When you're done steaming the milk, naturally you're going to want to make some coffee to put that freshly-frothed milk into. However, Cappuccino By Vista has thwarted you once again. Because it's at this juncture you'll find that the machine is too hot to make coffee, and needs to be left alone for ten minutes or so to cool down (by which time your milk will be flat and cold).

There is a solution that doesn't require access to a Tardis to be able to go back in time and make sure you prepare the coffee first. That solution is to press button 'C' again until the light next to it goes out. This causes knob 'D' to stop being able to produce steam and puts it into "hot water" mode. Whilst in this mode, you place a cup under knob 'D' and turn it until steam stops flowing and boiling water resumes once again (takes about ten seconds again). This has the corollary effect of cooling the machine down enough to make coffee once more. See?, I knew there must be a 'logical' purpose to requiring two controls (a button and a knob) to control the frother wand when at first it seemed that only one should be needed.

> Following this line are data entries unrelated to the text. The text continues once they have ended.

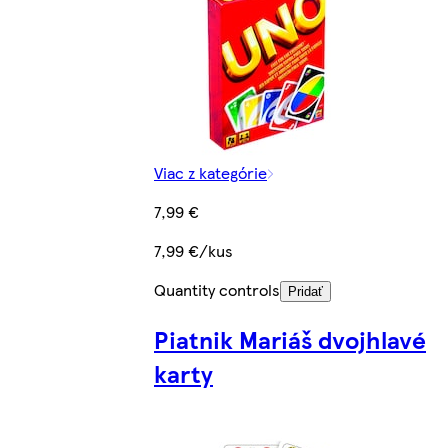
Viac z kategórie
7,99 €
7,99 €/kus
Quantity controls
Pridať
Piatnik Mariáš dvojhlavé
karty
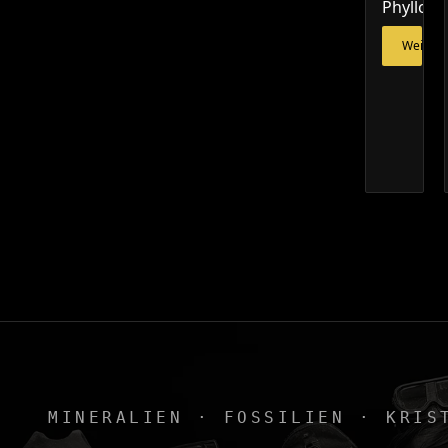
Phylloce
Weiterl
MINERALIEN · FOSSILIEN · KRIS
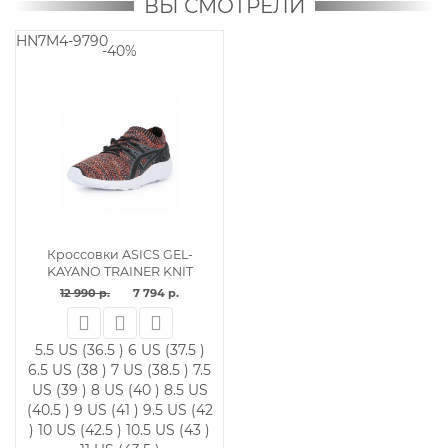
ВЫ СМОТРЕЛИ
HN7M4-9790
-40%
Кроссовки ASICS GEL-
KAYANO TRAINER KNIT
12 990 р.
7 794 р.
5.5 US (36.5 )
6 US (37.5 )
6.5 US (38 )
7 US (38.5 )
7.5
US (39 )
8 US (40 )
8.5 US
(40.5 )
9 US (41 )
9.5 US (42
)
10 US (42.5 )
10.5 US (43 )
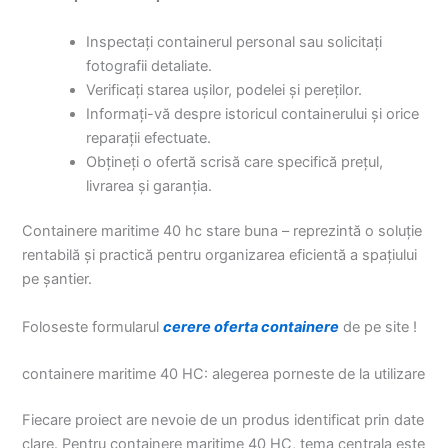
Inspectați containerul personal sau solicitați
fotografii detaliate.
Verificați starea ușilor, podelei și pereților.
Informați-vă despre istoricul containerului și orice
reparații efectuate.
Obțineți o ofertă scrisă care specifică prețul,
livrarea și garanția.
Containere maritime 40 hc stare buna – reprezintă o soluție
rentabilă și practică pentru organizarea eficientă a spațiului
pe șantier.
Foloseste formularul
cerere oferta containere
de pe site !
containere maritime 40 HC: alegerea porneste de la utilizare
Fiecare proiect are nevoie de un produs identificat prin date
clare. Pentru containere maritime 40 HC, tema centrala este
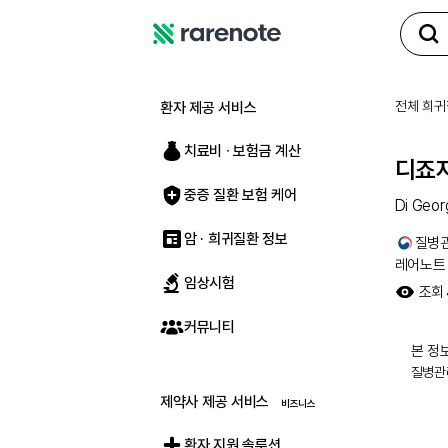
레
어
노
전체 희귀
환자 제공 서비스
트
치료비 ∙ 보험금 계산
디죠
중증 질환 보험 케어
Di Geor
암 · 희귀질환 정보
질병
레어노트
임상시험
조회
커뮤니티
본 정보
질병관
제약사 제공 서비스
환자 지원 솔루션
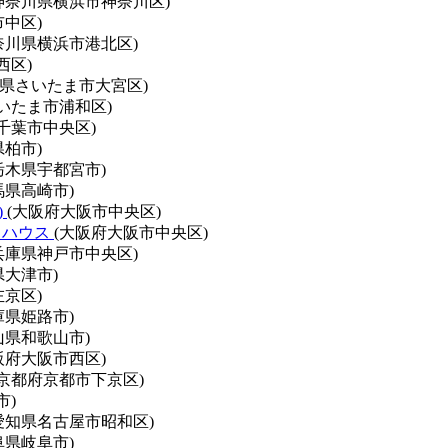
神奈川県横浜市神奈川区)
中区)
奈川県横浜市港北区)
西区)
玉県さいたま市大宮区)
いたま市浦和区)
千葉市中央区)
県柏市)
栃木県宇都宮市)
馬県高崎市)
)
(大阪府大阪市中央区)
トハウス
(大阪府大阪市中央区)
兵庫県神戸市中央区)
県大津市)
京区)
庫県姫路市)
山県和歌山市)
阪府大阪市西区)
(京都府京都市下京区)
市)
愛知県名古屋市昭和区)
阜県岐阜市)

I think you'll agree the above isn't entirely logical or user-friendly. It has the feel of a Beta Version about it. When researching which machine to buy, I read a lot of opinion to the effect that "coffee makers just do what it takes to make great coffee, whether they're easy or intuitive to use is a secondary consideration ". I don't agree with that outlook: great tools don't just need to produce great results, they also need to be user-friendly in order to make the power they facilitate available to us mere mortals. So, whilst the sometimes-obscure controls on the Magnifica may well double-up as a useful test of debugging skills for new developers should you decide to install one in the office (see, I'm getting back on topic now), it is still a pretty inexcusable limitation in a machine that costs £350.


Bottom line, I'm glad I got one. It's nice to be able to enjoy a decent cup of Joe or two in the morning before heading out to face the day. And, minor quibbles aside, it is actually pretty easy to use to get a normal cup of coffee once you've got it set up. All-in-all, I'm pleased with the results and would recommend it.